Articles
17 August 2023

Rates Spark: Let’s start talking louder about 4.5%

Let's talk louder about 4.5%! There has been a consolidation of the market discount for a soft landing. High yield has been an outperformer and the big talk has been of elevated re-financing risks as rates remain higher for longer. Given that and the latest data, there is still an upside for market rates to come, especially in longer tenors

Enough from the data to tempt the US 10yr towards 4.5%

Key levels were hit on the US curve on Tuesday: 4.25% for the 10yr and 5% for the 2yr. Then there has been a brief consolidative theme, but only for more bond weakness to show overnight, with the 10yr hitting 4.3%. That is within spitting distance of last October's yield highs. Risk assets cannot quite decide whether to go risk-on or risk-off. It still feels biased to a risk-off tone in net terms. The issue here for risk assets is how to interpret the notion of a soft landing. On the one hand, it's good as it implies minimal default elevation. On the other, it also implies less room for rate cuts and, more damaging, the maintenance of elevated official rates for longer. This is a growing issue for players that need to get some re-financing done, as this is only going to be at more penal funding rates relative to what was obtained over the past 3-5 years (and further back too).

The bulk of this has to do with the robustness of the US economy. This is the main driver behind the paring back of future rate cuts as discounted by the strip. It’s also showing up in a delay on the point at which the Fed is discounted to begin cutting rates. But then, on the very front end, there has been a pullback in the expectation for more rate hikes. Most of this has come from the significant fall in headline inflation and also in core inflation (albeit less dramatically so). That, in turn, has allowed the Fed to get less fussed over pushing the funds rate higher. Keeping it higher for longer is what squares the circle here in terms of the market discount. The rise in the 10yr Treasury yield reflects this, and it is a rationale for the 10yr Treasury yield to maintain an upward-looking profile, at least until this dynamic meaningfully changes.

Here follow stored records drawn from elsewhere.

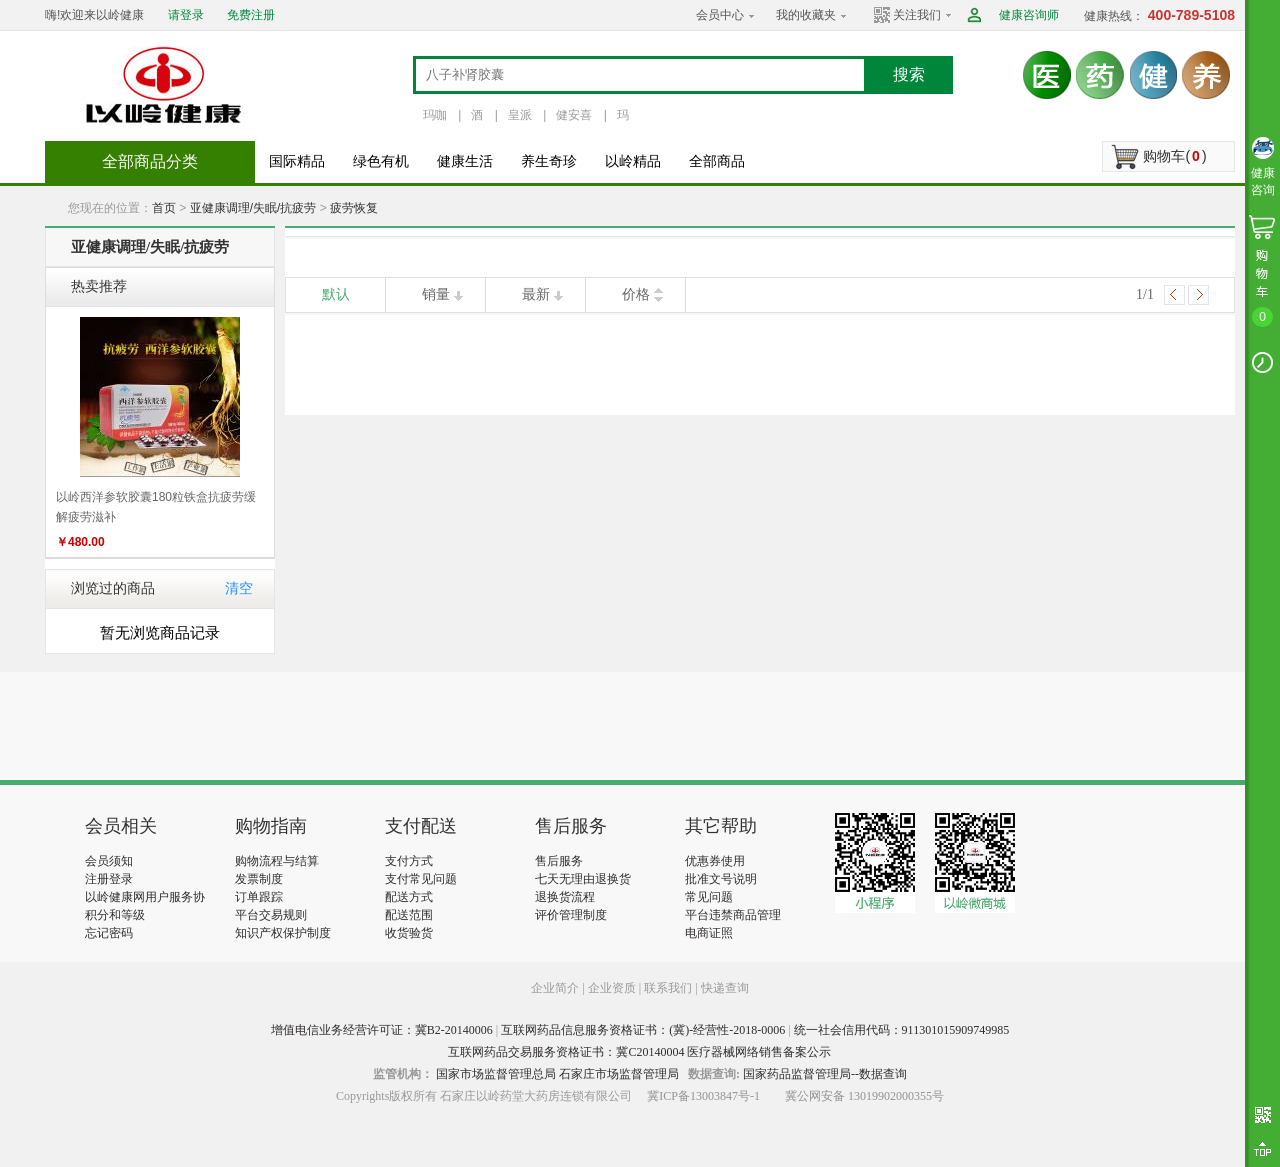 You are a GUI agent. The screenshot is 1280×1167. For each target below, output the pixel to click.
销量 (436, 294)
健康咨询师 (1029, 15)
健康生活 (465, 161)
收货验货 (409, 933)
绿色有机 (381, 161)
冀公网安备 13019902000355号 (864, 1096)
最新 (536, 294)
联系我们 (668, 988)
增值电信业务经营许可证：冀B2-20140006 (382, 1030)
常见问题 (709, 897)
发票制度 (259, 879)
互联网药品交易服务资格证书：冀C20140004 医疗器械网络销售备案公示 (639, 1052)
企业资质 (612, 988)
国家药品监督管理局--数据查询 (825, 1074)
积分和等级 (115, 915)
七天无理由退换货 (583, 879)
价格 (636, 294)
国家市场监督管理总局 (496, 1074)
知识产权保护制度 (283, 933)
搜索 (909, 74)
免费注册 (251, 15)
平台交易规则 (271, 915)
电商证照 (709, 933)
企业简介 (556, 988)
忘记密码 (109, 933)
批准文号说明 (721, 879)
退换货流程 (565, 897)
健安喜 (574, 115)
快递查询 (725, 988)
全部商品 (717, 161)
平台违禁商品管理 (733, 915)
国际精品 (297, 161)
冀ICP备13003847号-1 (703, 1096)
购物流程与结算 (277, 861)
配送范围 (409, 915)
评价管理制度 (571, 915)
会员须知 (109, 861)
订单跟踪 (259, 897)
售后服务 (559, 861)
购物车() (1174, 156)
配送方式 (409, 897)
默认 (336, 294)
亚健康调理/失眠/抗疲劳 (253, 208)
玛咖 (435, 115)
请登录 (186, 15)
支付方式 (409, 861)
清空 (239, 588)
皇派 (520, 115)
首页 (164, 208)
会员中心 (720, 15)
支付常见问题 (421, 879)
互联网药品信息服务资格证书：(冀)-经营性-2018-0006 (643, 1030)
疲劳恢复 (354, 208)
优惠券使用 (715, 861)
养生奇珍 (549, 161)
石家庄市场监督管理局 (619, 1074)
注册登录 (109, 879)
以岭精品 (633, 161)
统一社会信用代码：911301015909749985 (902, 1030) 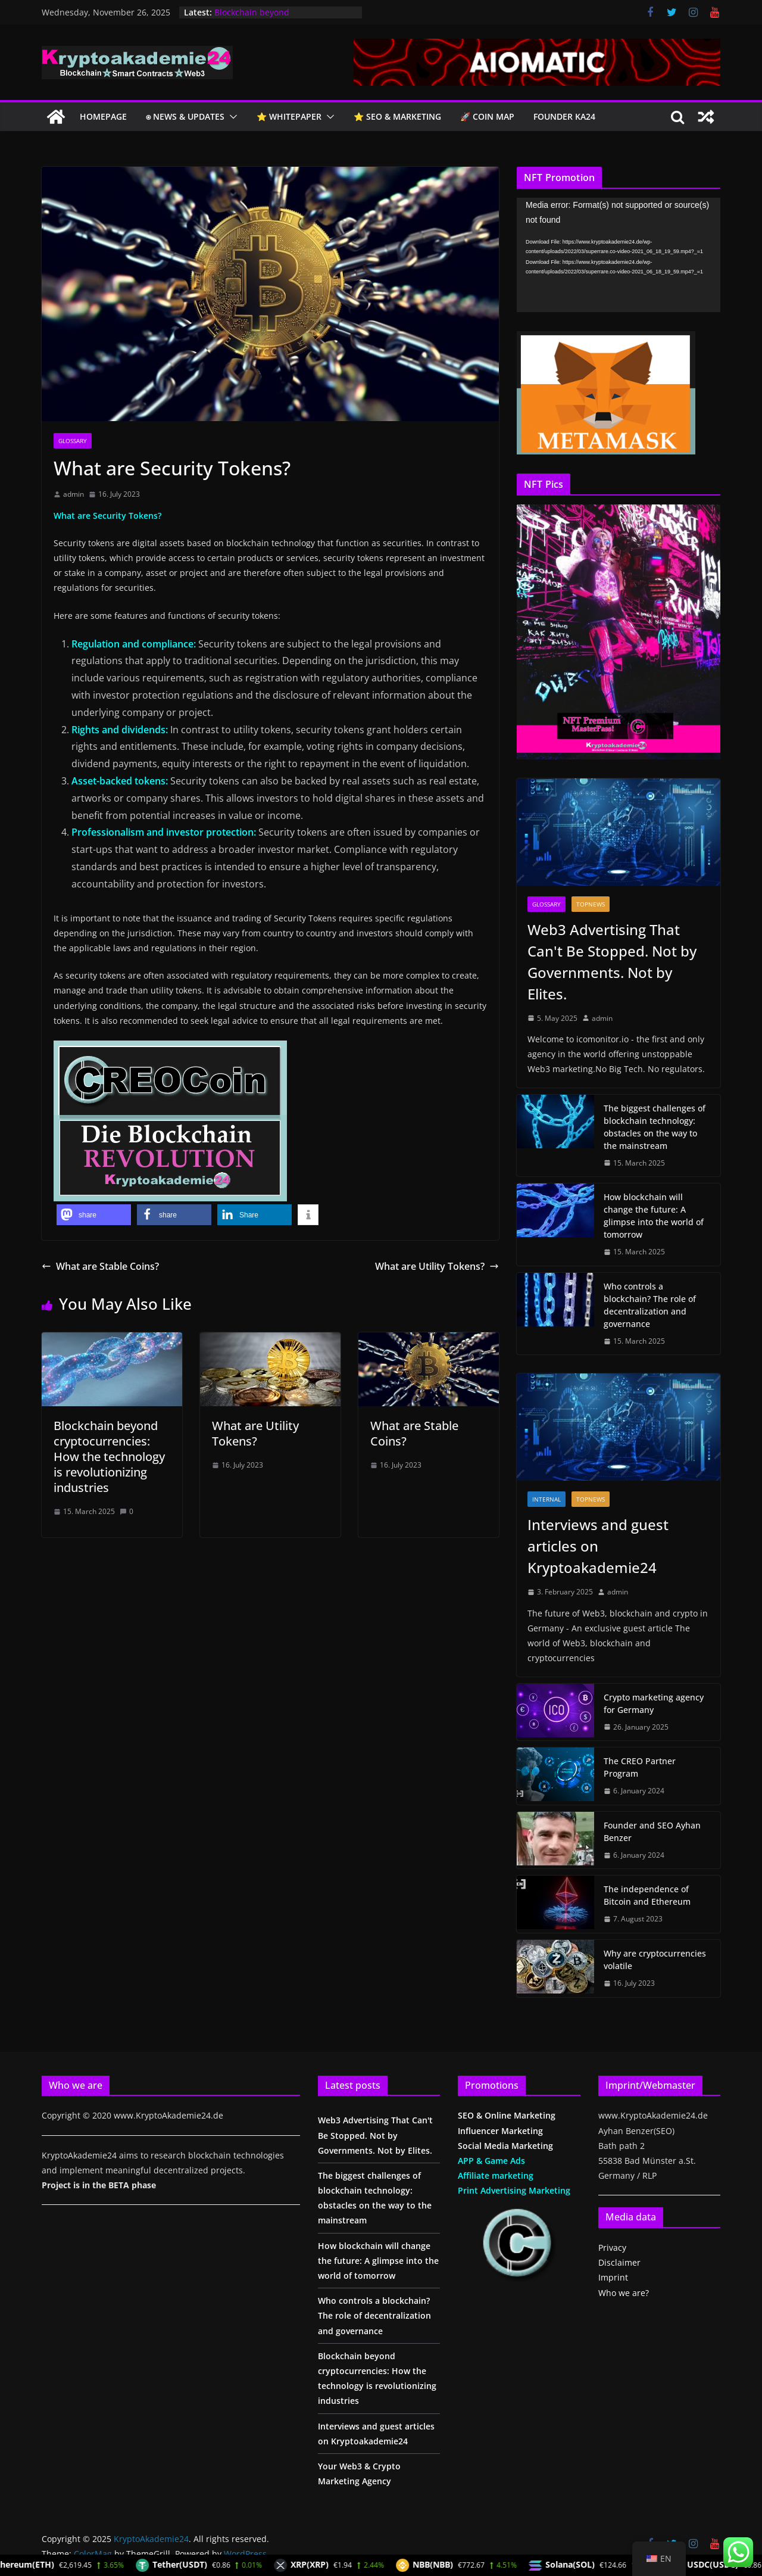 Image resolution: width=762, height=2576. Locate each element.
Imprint (613, 2277)
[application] (618, 255)
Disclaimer (619, 2262)
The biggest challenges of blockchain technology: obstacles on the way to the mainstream (654, 1126)
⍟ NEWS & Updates (185, 116)
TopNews (590, 904)
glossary (72, 441)
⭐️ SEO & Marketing (397, 116)
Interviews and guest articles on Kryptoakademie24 (598, 1546)
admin (73, 494)
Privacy (612, 2247)
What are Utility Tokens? (437, 1266)
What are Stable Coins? (100, 1266)
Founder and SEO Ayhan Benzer (652, 1831)
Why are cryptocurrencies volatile (655, 1959)
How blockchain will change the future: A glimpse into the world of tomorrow (654, 1215)
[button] (231, 116)
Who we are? (623, 2292)
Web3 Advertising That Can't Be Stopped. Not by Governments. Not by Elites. (612, 962)
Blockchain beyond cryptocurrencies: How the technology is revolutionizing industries (109, 1457)
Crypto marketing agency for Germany (654, 1703)
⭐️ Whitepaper (289, 116)
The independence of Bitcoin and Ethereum (647, 1895)
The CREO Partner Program (640, 1767)
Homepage (103, 116)
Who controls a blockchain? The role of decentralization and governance (650, 1305)
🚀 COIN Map (487, 116)
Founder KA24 (564, 116)
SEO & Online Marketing (506, 2115)
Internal (546, 1499) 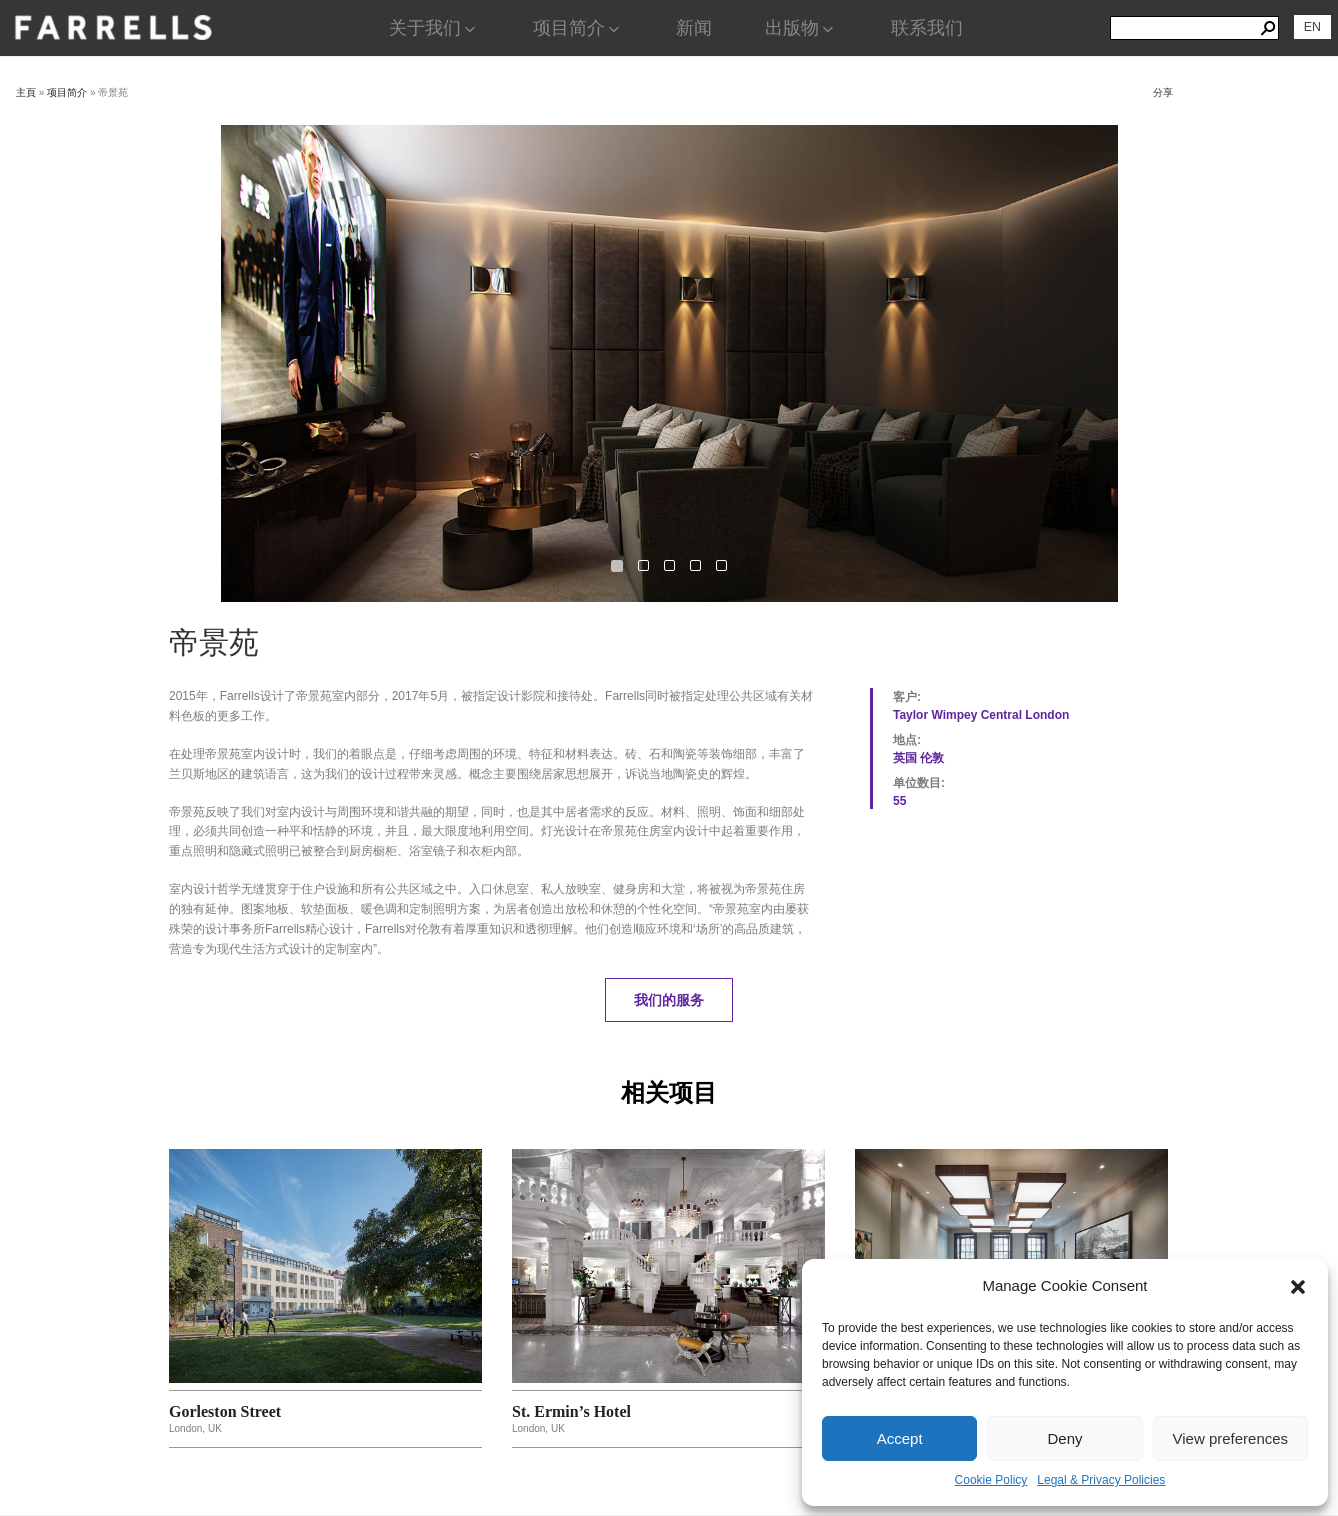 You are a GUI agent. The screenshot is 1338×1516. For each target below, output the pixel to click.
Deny (1064, 1438)
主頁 (26, 92)
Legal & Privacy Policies (1101, 1480)
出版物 (801, 28)
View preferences (1231, 1438)
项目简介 (578, 28)
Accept (900, 1438)
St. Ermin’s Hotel (571, 1411)
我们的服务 (669, 1000)
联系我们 (927, 28)
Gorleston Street (225, 1411)
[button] (1298, 1287)
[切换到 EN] (1312, 27)
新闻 (694, 28)
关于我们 (434, 28)
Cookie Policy (991, 1480) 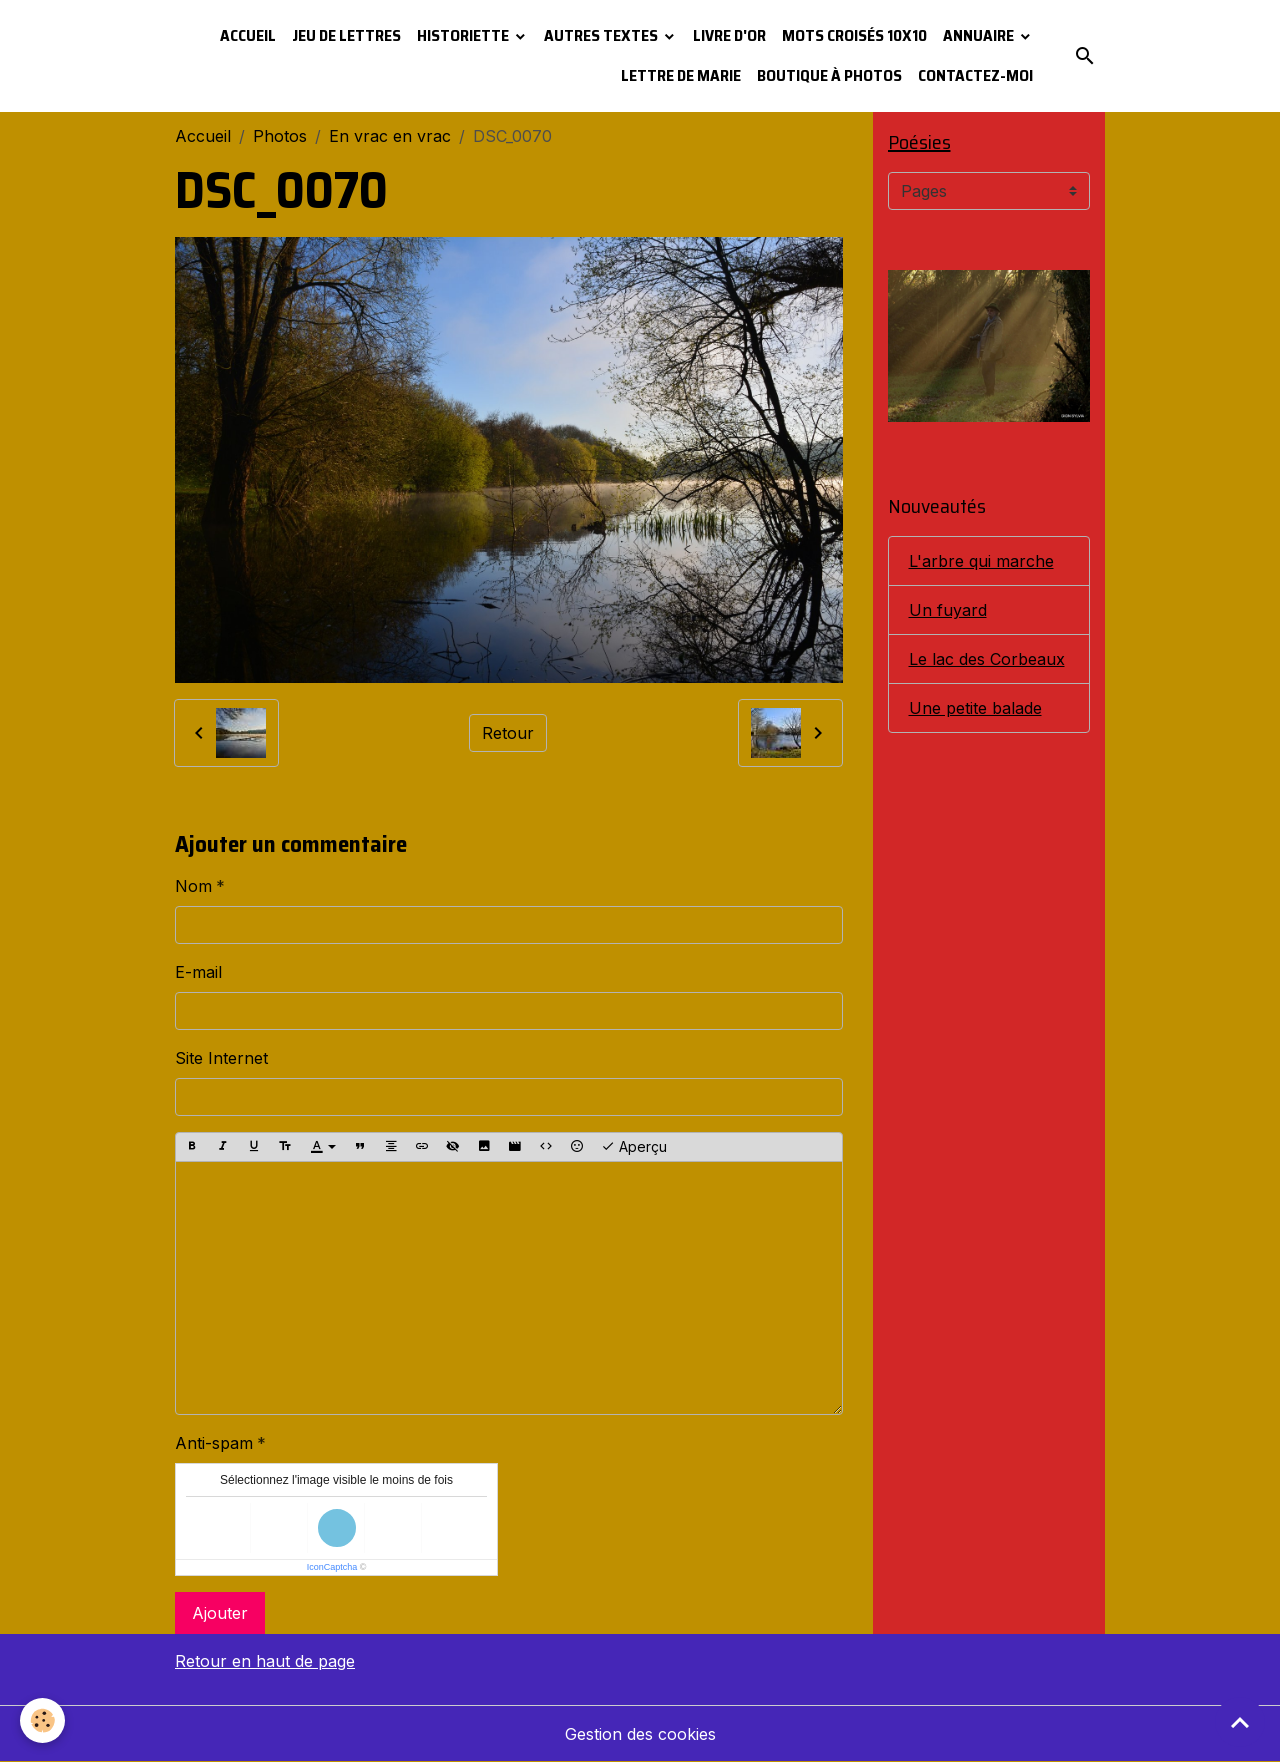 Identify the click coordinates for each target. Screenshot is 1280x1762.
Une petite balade (975, 708)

Latest data pushes in the same direction. Industrial production came in at 1% on the month, and capacity utilisation rose, which typically does not happen to an economy facing into an imminent recession. Even the latest housing market data came in on the firm side. Basically, July has followed the June data so far as being very much 'glass half full' for the economy. Not even an economy that seems to be landing at all. Hence the logic for market yields to hold on up here for a period. The 10yr can hit 4.5% unless some dramatic tilt happens.

The 10y UST's October yield highs are close

 - Source: Refinitiv, ING
Source: Refinitiv, ING

Today’s events and market view

The FOMC minutes did not contain anything particularly surprising. The key passage was that “most participants continued to see significant upside risks to inflation, which could require further tightening of monetary policy". Limited summer trading is likely amplifying market reactions, but the bias for rates remains to the upside.

There are only a few data points of note on today’s calendar. However, the initial jobless claims data has, in the past, been a source of knee-jerk reactions. With initial claims seen somewhat lower at 240k, the market seems to seek confirmation for the story of economic resilience. The other data point is the Conference Board’s Leading Index, seen posting its 16th consecutive contraction. It has been crying wolf for some time now. The eurozone will release its trade balance for June.

French short- to medium-term bond and inflation-linked bond auctions make up today’s government bond supply.